## Entries provided
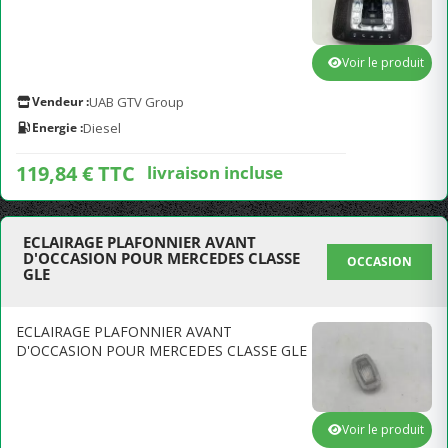
Voir le produit
Vendeur :
UAB GTV Group
Energie :
Diesel
119,84 € TTC
livraison incluse
ECLAIRAGE PLAFONNIER AVANT
D'OCCASION POUR MERCEDES CLASSE
OCCASION
GLE
ECLAIRAGE PLAFONNIER AVANT
D'OCCASION POUR MERCEDES CLASSE GLE
Voir le produit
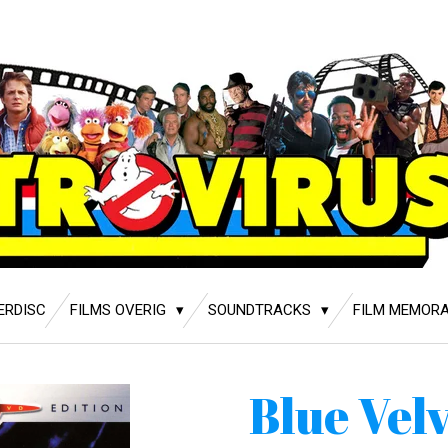
ERDISC
FILMS OVERIG
SOUNDTRACKS
FILM MEMORA
Blue Vel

## About this task
If a line in the entries holds the string "MERCEDES", copy it.

## Response area
D'OCCASION POUR MERCEDES CLASSE
D'OCCASION POUR MERCEDES CLASSE GLE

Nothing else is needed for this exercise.